As per quite a few statements on "Antiques Roadshow", wiring of an antique light is not detremental to the value of a light. Safe and good work to it though could increase value - but improper work could decrease or make unsafe it and become a liability question for you if you say it's safe. This as a concept to wealth of gear I and others work on professionally and museum of gear also worked on at times also. If thinking just about purchacing some wiring, best cutting what you can and leaving alone or sending to a professional to restore unless you want to read a lot and ask lots of questions. There is so many details to proper wiring and servicing you can only read about at best a lot further such as posts about restoring a Fresnel for a start.

Your fixtures are seemingly in very "used" condition. Attempting to retore them to factory/spec. is a fun project, but for resale value probably isn't worth your effort unless wanting the effort and probably not worth the end result of the learning how to.

Interesting scoops. Again, leave them alone or cut the wiring in I don't think it will hurt value but be a courtousy. Want to learn how to fix the fixtures and make them presteme... man/hours will probably out-weigh resale value but it would be cheaper than restoring an old car.


----------



## azcatman (Apr 20, 2012)

ship said:


> On the links or sounds like you are looking to re-wire to make safe the fixture theoretically for more resale value?



Not interested in selling- I want to use them. I mentioned this above. I don't want or need them to be pristine- just safe and working. They are already working, actually. The bulbs are good, and the ones with edison plugs I've tested and they light up fine. So i just need to make them safe- I'm not into carcinogens. The furry cables will be cut with all due caution to my lungs- I have a nice mask and will take all precautions afterwards with cleaning myself. I'll make sure to inspect all the wires on the others for condition and I'm prepared to replace all.
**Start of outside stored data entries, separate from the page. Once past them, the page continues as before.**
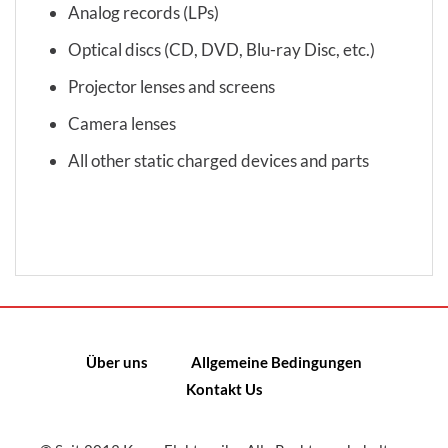
Analog records (LPs)
Optical discs (CD, DVD, Blu-ray Disc, etc.)
Projector lenses and screens
Camera lenses
All other static charged devices and parts
Über uns
Allgemeine Bedingungen
Kontakt Us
Thanks for the replies, and thanks for the tip on fabricating my own yokes. Really appreciate it!!


----------



## jonliles (Apr 20, 2012)

To help minimize the dust, spray the cords down with water before handling. Bag it. Cut it. Proceed at your own risk.


----------



## JD (Apr 20, 2012)

On the non-fuzzy wires, open up one of the plugs and look at what is inside that weave. If it looks like soft rubber, then chances are they are fiberglass covered silicon. The right-hand fixture in the first picture look like some of the braid is broken exposing what looks like silicon rubber. If this is the case, someone already changed out the Asbestos wires on those fixtures. Commonly known as "aircraft wire", it was used before modern high-temp wiring became available. It's a little too easy to damage it, but at least it won't shed off the old poison dust!


----------



## ship (Apr 22, 2012)

derekleffew said:


> Every one of these I've ever seen has had a medium prefocus (P28s) socket. (Except for mine, which came fitted with a poorly-wired E26. )
> 
> Disagree. While the gray die-cast Lekolite may have been the best radial of its time, it can never compare to any axial ERS. (Okay, maybe it _could_ beat a 1KL, but so could my 2AA Mini Maglite. )



Guess the one I bought from Clyde's collection don't exist given it has a G-9.5 socket and shouldn't have had one even if very factory spec. in cap for doing so. The other one was a P-28s and it also I would still stand by my bench focus in being just as good as a 360Q in observation. This given I have also gotten some good bench focuses out of 360 series fixtures. Most probably were P-28s, but Century/Strand in this radial did go bi-pin before axial in say Strand.

Your Mag light can not out punch a properly benched 360 series fixture but we digress I suspect.

By the way, from Clyde's collection, have one P-28s version up for sale - contact in E-Mail to get done.


----------



## Samtin (Jun 15, 2020)

Hi! Wondering if anyone can help identify whether this wiring is asbestos coated? I’ve got two old theatre lights, one Barton and one Mole Richardson.. and I’d like to restore them but am cautious to check if they may contain asbestos first.
Any advice is much appreciated!
Sam


----------



## ship (Jun 16, 2020)

You show non-asbestos sleeving of some kind I have seen. Not asbestos. What is under the sleeving? Better extensive photos, but so far not to be very concerned if of help.


----------